What is expected: Check each line of the entries below for the string "recebendo"; copy every line where it appears.

Data for the task:
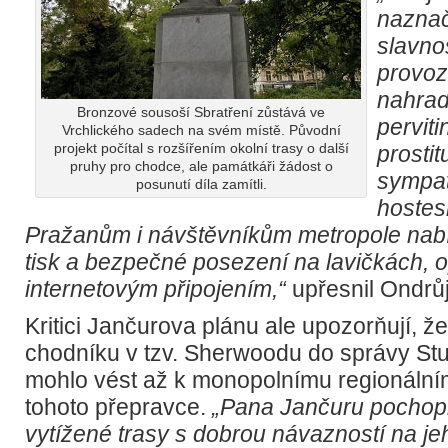
naznač
slavno
provoz
nahrad
Bronzové sousoší Sbratření zůstává ve
perviti
Vrchlického sadech na svém místě. Původní
projekt počítal s rozšířením okolní trasy o další
prostit
pruhy pro chodce, ale památkáři žádost o
sympat
posunutí díla zamítli.
hostes
Pražanům i návštěvníkům metropole nabí
tisk a bezpečné posezení na lavičkách, 
internetovým připojením,“
upřesnil Ondrůj
Kritici Jančurova plánu ale upozorňují, ž
chodníku v tzv. Sherwoodu do správy St
mohlo vést až k monopolnímu regionální
tohoto přepravce.
„Pana Jančuru pochopit
vytížené trasy s dobrou návazností na je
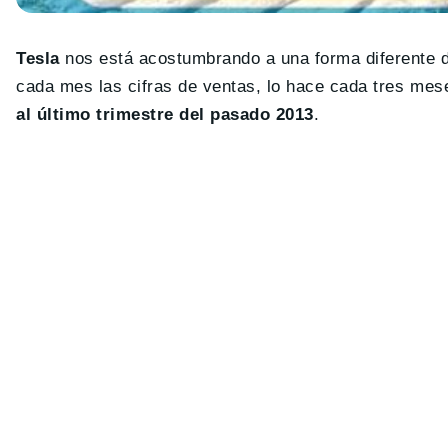
Tesla
nos está acostumbrando a una forma diferente d
cada mes las cifras de ventas, lo hace cada tres me
al último trimestre del pasado 2013
.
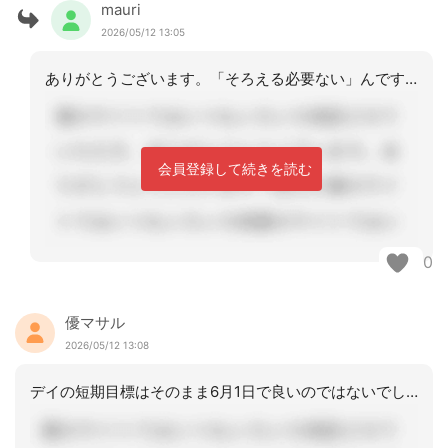
mauri
2026/05/12 13:05
ありがとうございます。「そろえる必要ない」んですね。揃える、と思ったのですが、揃
会員登録して続きを読む
0
優マサル
2026/05/12 13:08
デイの短期目標はそのまま6月1日で良いのではないでしょうか。デイと福祉用具の終期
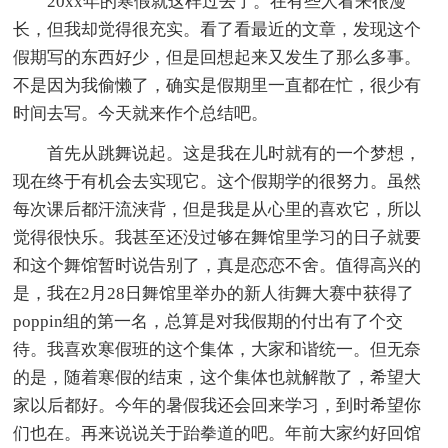
20xx年的寒假就这样过去了。在有些人看来很漫
长，但我却觉得很充实。看了看最近的文章，发现这个
假期写的东西好少，但是回想起来又发生了那么多事。
不是因为我偷懒了，确实是假期里一直都在忙，很少有
时间去写。今天就来作个总结吧。
首先从跳舞说起。这是我在儿时就有的一个梦想，
现在终于有机会去实现它。这个假期学的很努力。虽然
每次课后都汗流浃背，但是我是从心里的喜欢它，所以
觉得很快乐。我甚至还没过够在舞馆里学习的日子就要
和这个舞馆暂时说告别了，真是恋恋不舍。值得高兴的
是，我在2月28日舞馆里举办的新人街舞大赛中获得了
poppin组的第一名，总算是对我假期的付出有了个交
待。我喜欢寒假班的这个集体，大家和谐统一。但无奈
的是，随着寒假的结束，这个集体也就解散了，希望大
家以后都好。今年的暑假我还会回来学习，到时希望你
们也在。再来说说关于跆拳道的吧。年前大家约好回馆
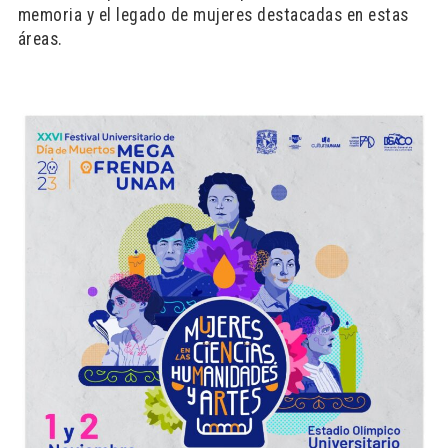
memoria y el legado de mujeres destacadas en estas
áreas.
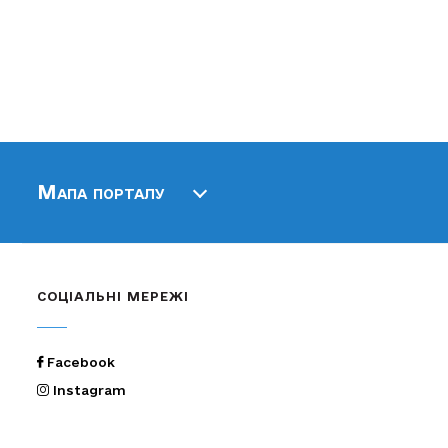
Мапа порталу
СОЦІАЛЬНІ МЕРЕЖІ
Facebook
Instagram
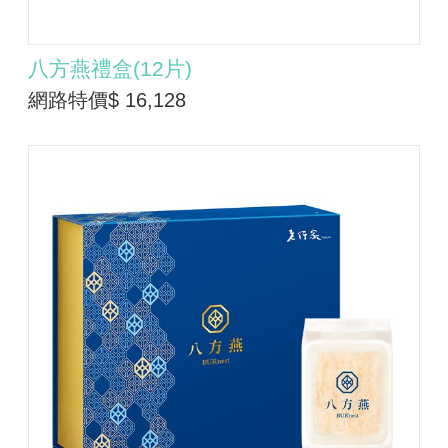
八方燕禮盒(12片)
網路特價$ 16,128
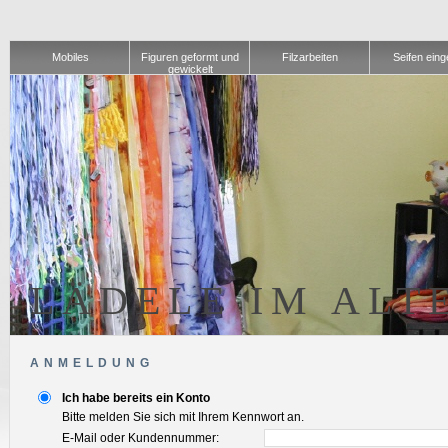
Mobiles
Figuren geformt und
Filzarbeiten
Seifen einge
gewickelt
LÄDELE IM ALT
ANMELDUNG
Ich habe bereits ein Konto
Bitte melden Sie sich mit Ihrem Kennwort an.
E-Mail oder Kundennummer:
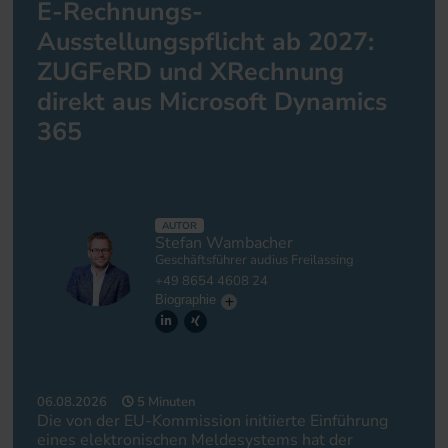
E-Rechnungs-
Ausstellungspflicht ab 2027:
ZUGFeRD und XRechnung
direkt aus Microsoft Dynamics
365
AUTOR
Stefan Wambacher
Geschäftsführer audius Freilassing
+49 8654 4608 24
Biographie
06.08.2026
5 Minuten
Die von der EU-Kommission initiierte Einführung
eines elektronischen Meldesystems hat der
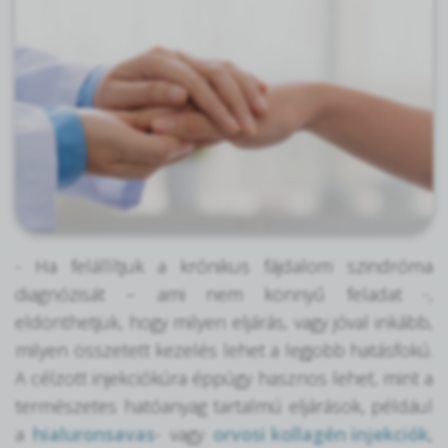
- Ha felállítjuk a krónikus fájdalom szindróma
diagnózisát – ami nem könnyű feladat -,
eldönthetjük, hogy milyen eljárás, vagy jóval inkább,
milyen összetett kezelés lehet a legjobb hatásfokú.
A célzott injekciókúra éppúgy hasznos lehet, mint a
természetes hatóanyag tartalmú eljárások, például
a
hialuronsavas
- vagy
orvosi kollagén injekciók
,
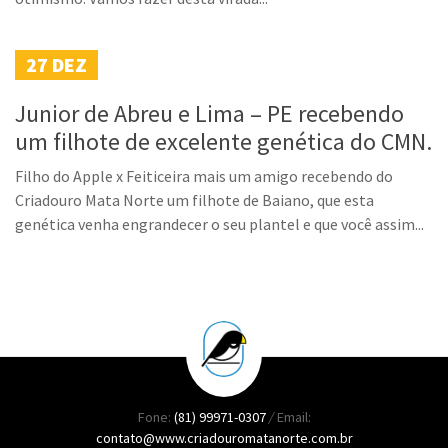
27
DEZ
Junior de Abreu e Lima – PE recebendo
um filhote de excelente genética do CMN.
Filho do Apple x Feiticeira mais um amigo recebendo do
Criadouro Mata Norte um filhote de Baiano, que esta
genética venha engrandecer o seu plantel e que você assim...
Fone:
(81) 99971-0307
/
Email:
contato@www.criadouromatanorte.com.br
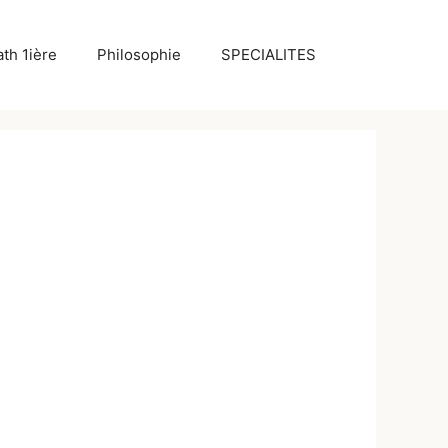
th 1ière
Philosophie
SPECIALITES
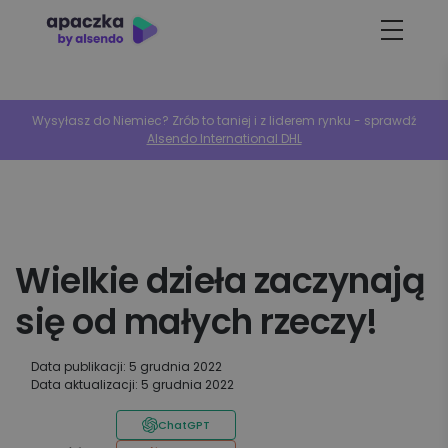
Wysyłasz do Niemiec? Zrób to taniej i z liderem rynku - sprawdź
Alsendo International DHL
Wielkie dzieła zaczynają
się od małych rzeczy!
Data publikacji: 5 grudnia 2022
Data aktualizacji: 5 grudnia 2022
ChatGPT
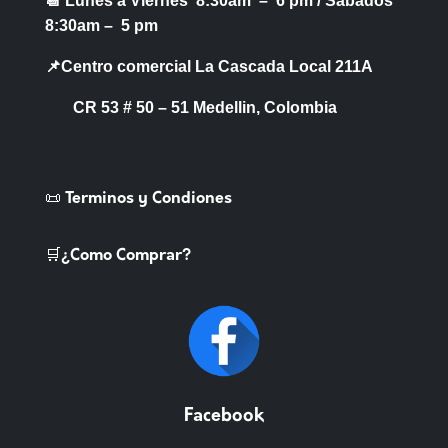
📆 Lunes a Viernes 8:30am – 6 pm /
Sabados
8:30am – 5 pm
📌Centro comercial La Cascada Local 211A
CR 53 # 50 – 51 Medellin, Colombia
📜 Terminos y Condiones
🛒¿Como Comprar?
Facebook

Response below:
Junior de Abreu e Lima – PE recebendo
Filho do Apple x Feiticeira mais um amigo recebendo do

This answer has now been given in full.